_THE PROBLEM_
The answer should consist of every line in the material below that has the word "November".

_EXERCISE MATERIALS_

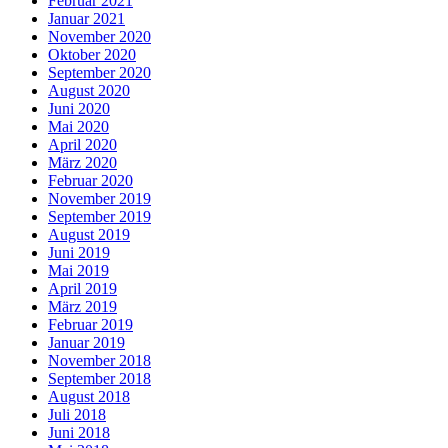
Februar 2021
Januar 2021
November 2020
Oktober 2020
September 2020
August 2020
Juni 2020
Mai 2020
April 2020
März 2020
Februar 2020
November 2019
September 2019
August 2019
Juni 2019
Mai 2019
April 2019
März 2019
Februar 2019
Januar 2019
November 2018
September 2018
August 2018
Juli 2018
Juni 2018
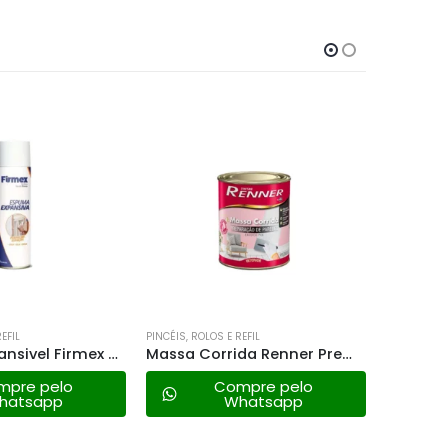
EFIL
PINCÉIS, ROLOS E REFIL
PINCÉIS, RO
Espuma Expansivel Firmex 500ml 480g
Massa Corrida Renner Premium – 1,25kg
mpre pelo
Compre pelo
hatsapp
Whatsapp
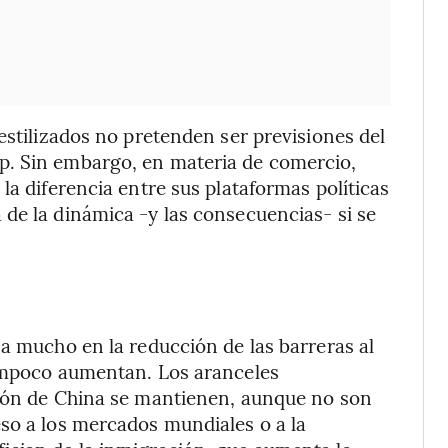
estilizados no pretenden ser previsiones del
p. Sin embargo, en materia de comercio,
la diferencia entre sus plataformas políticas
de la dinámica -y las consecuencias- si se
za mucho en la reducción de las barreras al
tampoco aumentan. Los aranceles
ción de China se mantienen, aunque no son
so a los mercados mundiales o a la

==

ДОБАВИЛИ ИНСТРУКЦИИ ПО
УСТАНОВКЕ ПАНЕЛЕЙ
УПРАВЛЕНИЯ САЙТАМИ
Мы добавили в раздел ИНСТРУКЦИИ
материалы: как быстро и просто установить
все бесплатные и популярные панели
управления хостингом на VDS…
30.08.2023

_WORKED SOLUTION_
November 2020
November 2019
November 2018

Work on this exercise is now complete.